_EXERCISE OBJECTIVE_
Would you transcribe the entries below, beginning at the line with "Preto - Tradicional" and ending after the line with "सुरेश चत्रे यांनी", exactly, with no picture and nothing more?

_Page images and extracted text_
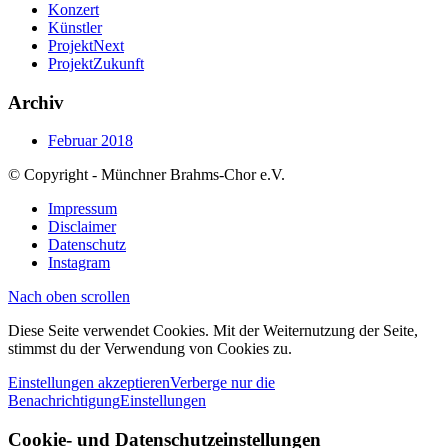
Konzert
Künstler
ProjektNext
ProjektZukunft
Archiv
Februar 2018
© Copyright - Münchner Brahms-Chor e.V.
Impressum
Disclaimer
Datenschutz
Instagram
Nach oben scrollen
Diese Seite verwendet Cookies. Mit der Weiternutzung der Seite,
stimmst du der Verwendung von Cookies zu.
Einstellungen akzeptieren
Verberge nur die
Benachrichtigung
Einstellungen
Cookie- und Datenschutzeinstellungen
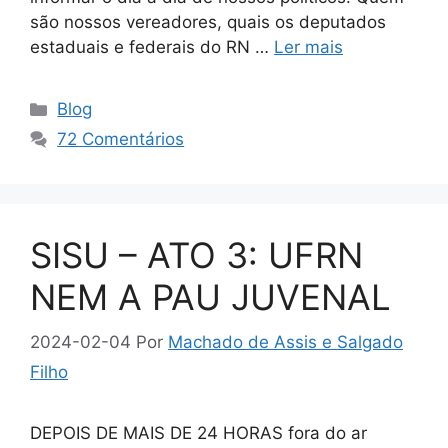
são nossos vereadores, quais os deputados
estaduais e federais do RN …
Ler mais
Categorias
Blog
72 Comentários
SISU – ATO 3: UFRN
NEM A PAU JUVENAL
2024-02-04
Por
Machado de Assis e Salgado
Filho
DEPOIS DE MAIS DE 24 HORAS fora do ar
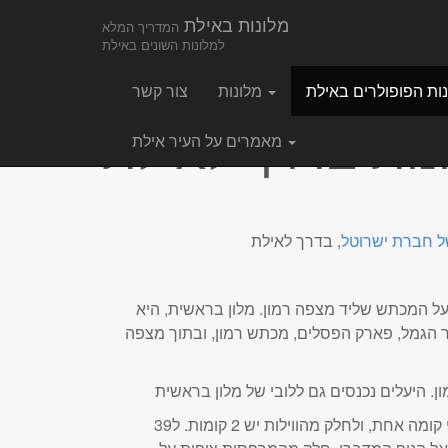
Main
Skip
מלונות באילת
המדריך המלא
to
menu
למלונות השונים באילת
content
מלונות
צור קשר
נות בדרך לאילת
מאמרים על העיר אילת
ל חברת ישרוטל
על המכתש שליד מצפה רמון. מלון בראשית, היא
ר הגמל, פארק הפסלים, מכתש רמון, ובתוך מצפה
מלון בראשית בנוי בצורה שונה וייחודית: שטח המלון מתפרש על פני 50 דונמים, ובהם 101 וילות אירוח. חלק מהווילות הן בני קומה אחת, ולחלק מהווילות יש 2 קומות. ל39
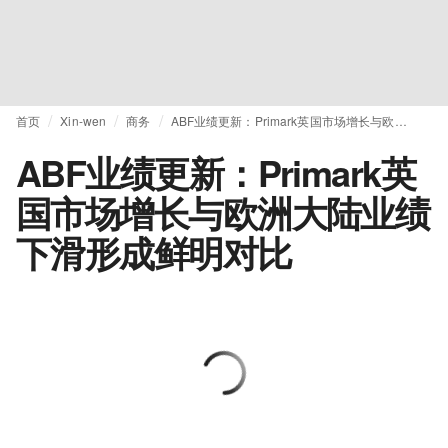
首页
Xin-wen
商务
ABF业绩更新：Primark英国市场增长与欧洲大陆业绩下滑形成鲜明对比
ABF业绩更新：Primark英
国市场增长与欧洲大陆业绩
下滑形成鲜明对比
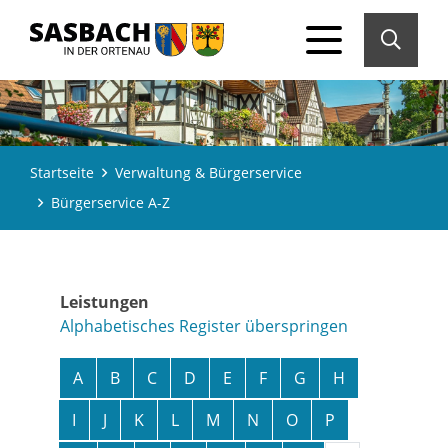
Startseite
Verwaltung & Bürgerservice
Bürgerservice A-Z
Leistungen
Alphabetisches Register überspringen
A
B
C
D
E
F
G
H
I
J
K
L
M
N
O
P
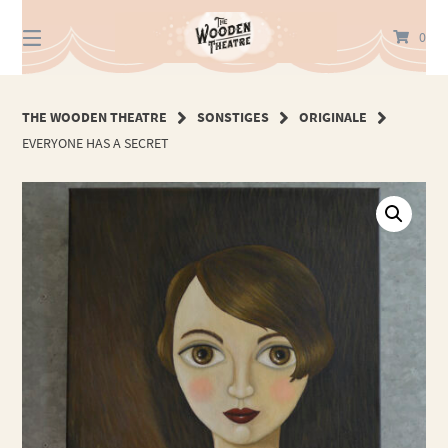
Springe
zum
0
Inhalt
THE WOODEN THEATRE
SONSTIGES
ORIGINALE
EVERYONE HAS A SECRET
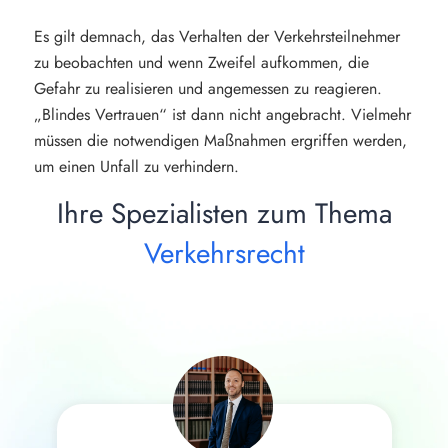
Es gilt demnach, das Verhalten der Verkehrsteilnehmer
zu beobachten und wenn Zweifel aufkommen, die
Gefahr zu realisieren und angemessen zu reagieren.
„Blindes Vertrauen“ ist dann nicht angebracht. Vielmehr
müssen die notwendigen Maßnahmen ergriffen werden,
um einen Unfall zu verhindern.
Ihre Spezialisten zum Thema
Verkehrsrecht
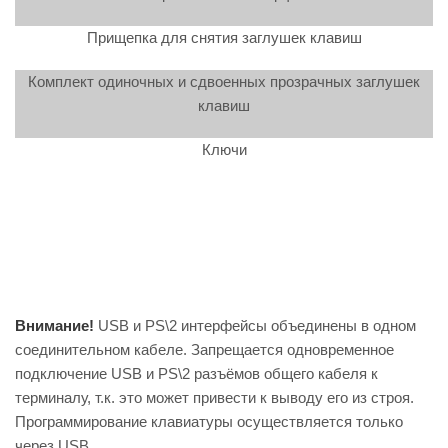
Прищепка для снятия заглушек клавиш
Комплект одиночных и сдвоенных прозрачных заглушек
клавиш
Ключи
Внимание!
USB и PS\2 интерфейсы объединены в одном
соединительном кабеле. Запрещается одновременное
подключение USB и PS\2 разъёмов общего кабеля к
терминалу, т.к. это может привести к выводу его из строя.
Программирование клавиатуры осуществляется только
через USB.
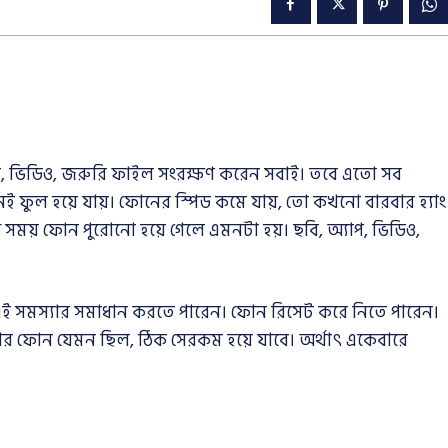
ছবি, ভিডিও, জরুরি ফাইল সংরক্ষণ করেন সবাই। তবে এতো সব
 ফুল হয়ে যায়। ফোনের স্পিড কমে যায়, তো কখনো বারবার হ্যাং
সময় ফোন পুরোনো হয়ে গেলে এমনটা হয়। ছবি, অ্যাপ, ভিডিও,
 এই সমস্যার সমাধান করতে পারেন। ফোন রিসেট করে নিতে পারেন।
ার পর ফোন যেমন ছিল, ঠিক সেরকম হয়ে যাবে। অর্থাৎ একেবারে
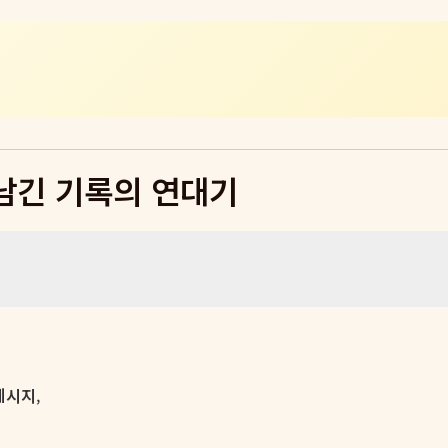
가 남긴 기록의 연대기
메시지
,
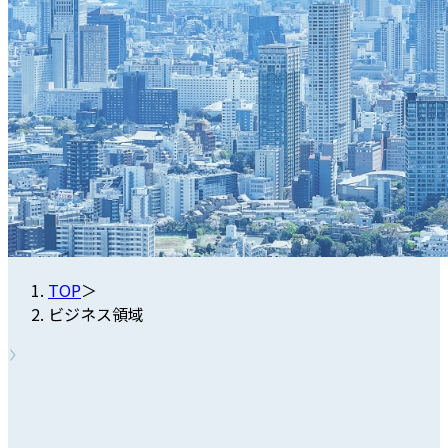
TOP
＞
ビジネス領域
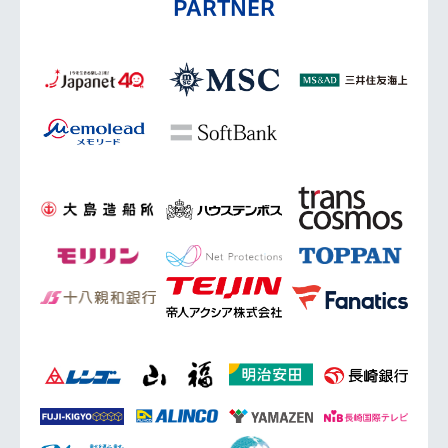
PARTNER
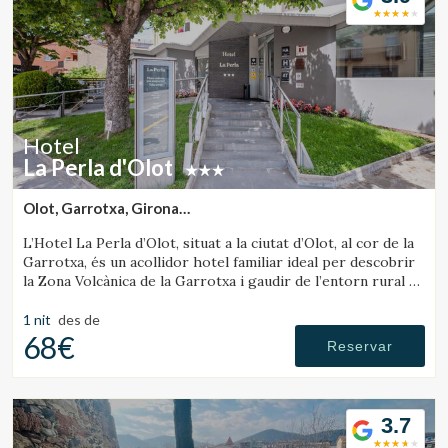
Hotel
La Perla d'Olot
Olot, Garrotxa, Girona
(16.088323809717km de Rupit)
L’Hotel La Perla d’Olot, situat a la ciutat d’Olot, al cor de la
Garrotxa, és un acollidor hotel familiar ideal per descobrir
la Zona Volcànica de la Garrotxa i gaudir de l’entorn rural de
la comarca.
1 nit
des de
68€
Reservar
3.7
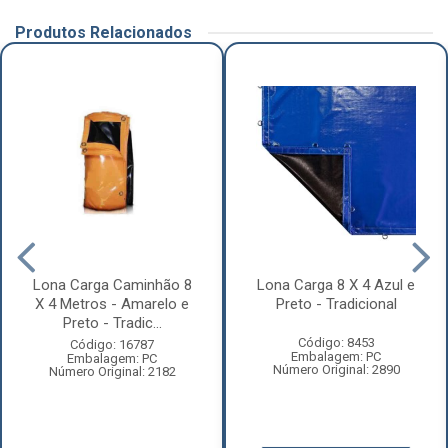
Produtos Relacionados
Lona Carga Caminhão 8
Lona Carga 8 X 4 Azul e
X 4 Metros - Amarelo e
Preto - Tradicional
Preto - Tradic...
Código: 8453
Código: 16787
Embalagem: PC
Embalagem: PC
Número Original: 2890
Número Original: 2182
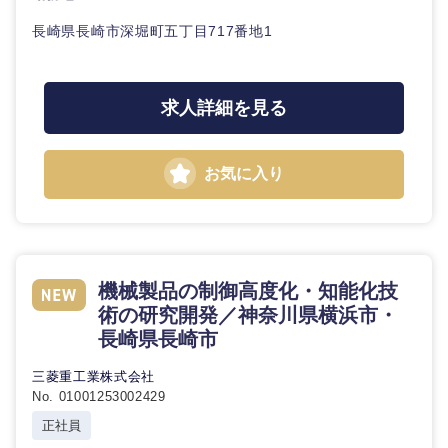
長崎県長崎市深堀町五丁目717番地1
求人詳細を見る
お気に入り
機械製品の制御高度化・知能化技
術の研究開発／神奈川県横浜市・
長崎県長崎市
三菱重工業株式会社
No. 01001253002429
正社員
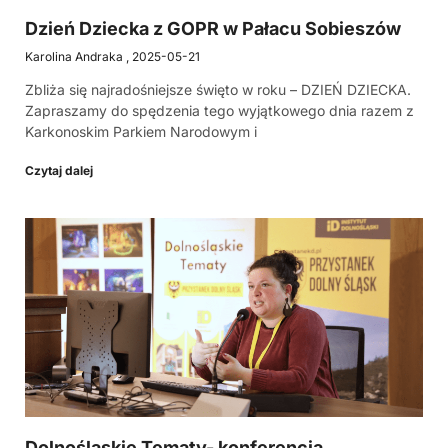
Dzień Dziecka z GOPR w Pałacu Sobieszów
Karolina Andraka
2025-05-21
Zbliża się najradośniejsze święto w roku – DZIEŃ DZIECKA.
Zapraszamy do spędzenia tego wyjątkowego dnia razem z
Karkonoskim Parkiem Narodowym i
Czytaj dalej
Dolnośląskie Tematy- konferencja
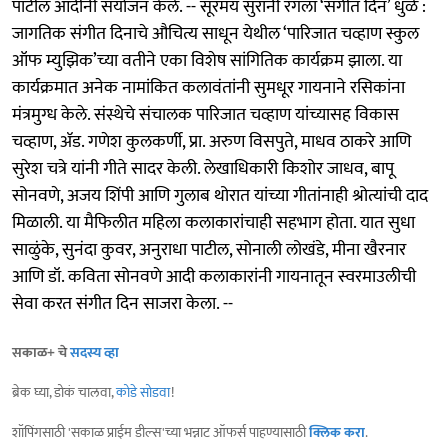
पाटील आदींनी संयोजन केले. -- सूरमय सुरांनी रंगला ‘संगीत दिन’ धुळे :
जागतिक संगीत दिनाचे औचित्य साधून येथील ‘पारिजात चव्हाण स्कुल
ऑफ म्युझिक’च्या वतीने एका विशेष सांगितिक कार्यक्रम झाला. या
कार्यक्रमात अनेक नामांकित कलावंतांनी सुमधूर गायनाने रसिकांना
मंत्रमुग्ध केले. संस्थेचे संचालक पारिजात चव्हाण यांच्यासह विकास
चव्हाण, ॲड. गणेश कुलकर्णी, प्रा. अरुण विसपुते, माधव ठाकरे आणि
सुरेश चत्रे यांनी गीते सादर केली. लेखाधिकारी किशोर जाधव, बापू
सोनवणे, अजय शिंपी आणि गुलाब थोरात यांच्या गीतांनाही श्रोत्यांची दाद
मिळाली. या मैफिलीत महिला कलाकारांचाही सहभाग होता. यात सुधा
साळुंके, सुनंदा कुवर, अनुराधा पाटील, सोनाली लोखंडे, मीना खैरनार
आणि डॉ. कविता सोनवणे आदी कलाकारांनी गायनातून स्वरमाउलीची
सेवा करत संगीत दिन साजरा केला. --
सकाळ+ चे
सदस्य व्हा
ब्रेक घ्या, डोकं चालवा,
कोडे सोडवा
!
शॉपिंगसाठी 'सकाळ प्राईम डील्स'च्या भन्नाट ऑफर्स पाहण्यासाठी
क्लिक करा
.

_EXERCISE OUTPUT_
Preto - Tradicional
Preto - Tradic...
Código: 8453
Código: 16787
Embalagem: PC
Embalagem: PC
Número Original: 2890
Número Original: 2182
長崎県長崎市深堀町五丁目717番地1
求人詳細を見る
お気に入り
機械製品の制御高度化・知能化技
術の研究開発／神奈川県横浜市・
長崎県長崎市
三菱重工業株式会社
No. 01001253002429
正社員
Dzień Dziecka z GOPR w Pałacu Sobieszów
Karolina Andraka
2025-05-21
Zbliża się najradośniejsze święto w roku – DZIEŃ DZIECKA.
Zapraszamy do spędzenia tego wyjątkowego dnia razem z
Karkonoskim Parkiem Narodowym i
Czytaj dalej
Dolnośląskie Tematy- konferencja
पाटील आदींनी संयोजन केले. -- सूरमय सुरांनी रंगला ‘संगीत दिन’ धुळे :
जागतिक संगीत दिनाचे औचित्य साधून येथील ‘पारिजात चव्हाण स्कुल
ऑफ म्युझिक’च्या वतीने एका विशेष सांगितिक कार्यक्रम झाला. या
कार्यक्रमात अनेक नामांकित कलावंतांनी सुमधूर गायनाने रसिकांना
मंत्रमुग्ध केले. संस्थेचे संचालक पारिजात चव्हाण यांच्यासह विकास
चव्हाण, ॲड. गणेश कुलकर्णी, प्रा. अरुण विसपुते, माधव ठाकरे आणि
सुरेश चत्रे यांनी गीते सादर केली. लेखाधिकारी किशोर जाधव, बापू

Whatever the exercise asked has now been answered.